I’ve started to help out with projects in the area I live in, giving time rather than money. I can’t help everyone, but that shouldn’t stop me getting involved with something. I tend to volunteer for things that I have a vested interest in, such as education – while I once ridiculed the Kilimanjaro climbers for doing the very same thing, I think now that they were right to fulfil their dreams and help others.
The internet makes donating money, and sharing the various appeals for cash and time, so easy. Actually, while I am here with access to anyone in the world who is on the internet, I can take this opportunity to promote causes I come across, like Team Honk, a group of bloggers raising money for Comic Relief. If you like what you see, then you can sponsor Team Honk here. That was so easy to do!
And finally, I’m picking one cause a year and doing what I can to support that.
So, it’s a start. I’ve got a few more ideas up my sleeve that I am to put into action, rather than just think about. In the meantime I’m off to find more tissues and to lead those kids by the nose down a more charitable path than the one that their mother has trodden.

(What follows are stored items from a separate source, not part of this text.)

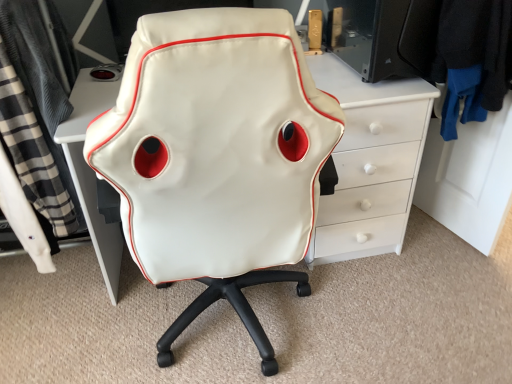 Question: Is white leather chair at center wider than black plaid fabric at left, the 2th clothing viewed from the right?

Choices:
 (A) yes
 (B) no

Answer: (A)

Question: From a real-world perspective, is white leather chair at center positioned under black plaid fabric at left, the 2th clothing viewed from the right, based on gravity?

Choices:
 (A) no
 (B) yes

Answer: (B)

Question: Is white leather chair at center oriented towards black plaid fabric at left, the 2th clothing viewed from the right?

Choices:
 (A) no
 (B) yes

Answer: (A)

Question: Is white leather chair at center oriented away from black plaid fabric at left, the 2th clothing viewed from the right?

Choices:
 (A) yes
 (B) no

Answer: (B)

Question: Considering the relative positions of white leather chair at center and black plaid fabric at left, the 2th clothing viewed from the right, in the image provided, is white leather chair at center behind black plaid fabric at left, the 2th clothing viewed from the right,?

Choices:
 (A) no
 (B) yes

Answer: (A)

Question: From a real-world perspective, is black fabric jacket at upper right, the 2th clothing when ordered from left to right, above or below white leather chair at center?

Choices:
 (A) below
 (B) above

Answer: (B)

Question: In the image, is black fabric jacket at upper right, which is the 1th clothing from right to left, positioned in front of or behind white leather chair at center?

Choices:
 (A) front
 (B) behind

Answer: (B)

Question: Considering the positions of black fabric jacket at upper right, which is the 1th clothing from right to left, and white leather chair at center in the image, is black fabric jacket at upper right, which is the 1th clothing from right to left, bigger or smaller than white leather chair at center?

Choices:
 (A) small
 (B) big

Answer: (A)

Question: From the image's perspective, relative to white leather chair at center, is black fabric jacket at upper right, the 2th clothing when ordered from left to right, above or below?

Choices:
 (A) below
 (B) above

Answer: (B)

Question: In terms of size, does white leather chair at center appear bigger or smaller than black plaid fabric at left, the 2th clothing viewed from the right?

Choices:
 (A) big
 (B) small

Answer: (A)

Question: In terms of width, does white leather chair at center look wider or thinner when compared to black plaid fabric at left, which appears as the 1th clothing when viewed from the left?

Choices:
 (A) thin
 (B) wide

Answer: (B)

Question: Choose the correct answer: Is white leather chair at center inside black plaid fabric at left, which appears as the 1th clothing when viewed from the left, or outside it?

Choices:
 (A) inside
 (B) outside

Answer: (B)

Question: In the image, is white leather chair at center positioned in front of or behind black plaid fabric at left, the 2th clothing viewed from the right?

Choices:
 (A) behind
 (B) front

Answer: (B)

Question: Based on their sizes in the image, would you say black plaid fabric at left, the 2th clothing viewed from the right, is bigger or smaller than black fabric jacket at upper right, which is the 1th clothing from right to left?

Choices:
 (A) big
 (B) small

Answer: (A)

Question: In the image, is black plaid fabric at left, which appears as the 1th clothing when viewed from the left, positioned in front of or behind black fabric jacket at upper right, the 2th clothing when ordered from left to right?

Choices:
 (A) behind
 (B) front

Answer: (B) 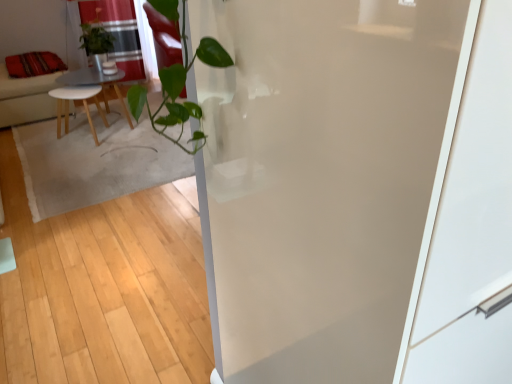 Question: Does wooden table at center come behind red fabric cushion at left?

Choices:
 (A) yes
 (B) no

Answer: (B)

Question: Is wooden table at center thinner than red fabric cushion at left?

Choices:
 (A) yes
 (B) no

Answer: (A)

Question: Is red fabric cushion at left a part of wooden table at center?

Choices:
 (A) no
 (B) yes

Answer: (A)

Question: From the image's perspective, does wooden table at center appear higher than red fabric cushion at left?

Choices:
 (A) yes
 (B) no

Answer: (B)

Question: Is the depth of wooden table at center less than that of red fabric cushion at left?

Choices:
 (A) no
 (B) yes

Answer: (B)

Question: Is point (110, 77) positioned closer to the camera than point (279, 117)?

Choices:
 (A) closer
 (B) farther

Answer: (B)

Question: Is wooden table at center bigger or smaller than transparent glass screen door at center?

Choices:
 (A) small
 (B) big

Answer: (A)

Question: In the image, is wooden table at center positioned in front of or behind transparent glass screen door at center?

Choices:
 (A) behind
 (B) front

Answer: (A)

Question: Which is correct: wooden table at center is inside transparent glass screen door at center, or outside of it?

Choices:
 (A) inside
 (B) outside

Answer: (B)

Question: From a real-world perspective, is velvet red pillow at upper left physically located above or below transparent glass screen door at center?

Choices:
 (A) above
 (B) below

Answer: (A)

Question: In terms of height, does velvet red pillow at upper left look taller or shorter compared to transparent glass screen door at center?

Choices:
 (A) tall
 (B) short

Answer: (B)

Question: Is velvet red pillow at upper left inside or outside of transparent glass screen door at center?

Choices:
 (A) inside
 (B) outside

Answer: (B)

Question: Based on their positions, is velvet red pillow at upper left located to the left or right of transparent glass screen door at center?

Choices:
 (A) right
 (B) left

Answer: (B)

Question: Relative to red sheer curtain at upper left, is wooden table at center in front or behind?

Choices:
 (A) front
 (B) behind

Answer: (A)

Question: Choose the correct answer: Is wooden table at center inside red sheer curtain at upper left or outside it?

Choices:
 (A) inside
 (B) outside

Answer: (B)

What’s your approach to charity? Let me know!
6 thoughts on “Charity, snot, and keeping the kids’ noses clean: why keeping out of trouble isn’t quite good enough”
You’re the philosopher…
Of course killing someone is worse than letting someone die. Killing, you are responsible. The Trolley problem is only interesting because we want to save others. Our tribal species wants to benefit the tribe.
My church gives money, but has recently become involved in actual good work: many of us volunteer at the homelessness charity and food bank, and we use part of our premises to house a previously homeless family.
First you are responsible for yourself and your family, but then you try to do Good. Hooray! Then you find that doing good is not as easy or uncomplicated as you hoped. And you still try.
I first came across this ‘problem’ in a seminar that was at a 9am on a Friday morning, after a Thursday night where a local nightclub ran a 50pence a shot promo. To say I rolled my eyes when it was put to us was an understatement. However, I still like it as a prompt to get into murkier areas such as euthanasia. Well, murkier to me – I guess many people are really clear on where they stand.
And you are very right on the doing good thing. I’ve become much more involved in my local community since a job that involved a lot of commuting ended. Because I am around, situations crop up where you get involved, sort it out, and hey presto – I am not such a bad person after all.
Thanks for your comment. Got to dash now – got a sinking boat, some dogs, and a few people – I need to work out who to rescue.
“Fat man” is my favourite. A fat man is on a bridge over the railway line. If you give him a sharp push, he will fall on it and the train will stop before it hits the five people tied to the tracks a short distance further on. Answering it is one thing, but the question itself is hilarious.
How very wrong. But How very funny!
My approach to charity: feel guilty about not donating to charity. Buy things to assuage the guilt.
I read this when I was tired. I thought you wrote that you wanted to sausage the guilt. Guilt filled sausages – now there’s a possible title for a post!
PS – shareholders in need – the 21st century charity – get shopping.